## WHAT TO WORK ON:
Nothing but the text of the records should come back; copy it exactly and leave the pictures out.

Stored data entries:

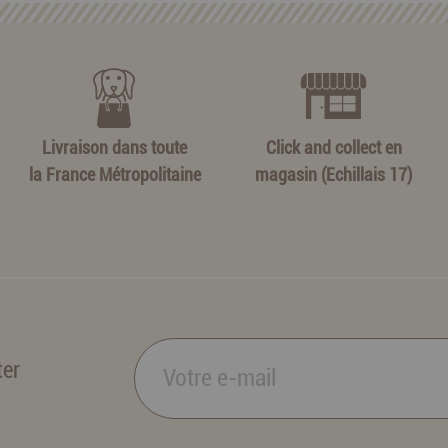
Livraison dans toute
Click and collect en
la France Métropolitaine
magasin (Echillais 17)
ter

## ANSWER BOX:
Livraison dans toute
Click and collect en
la France Métropolitaine
magasin (Echillais 17)
ter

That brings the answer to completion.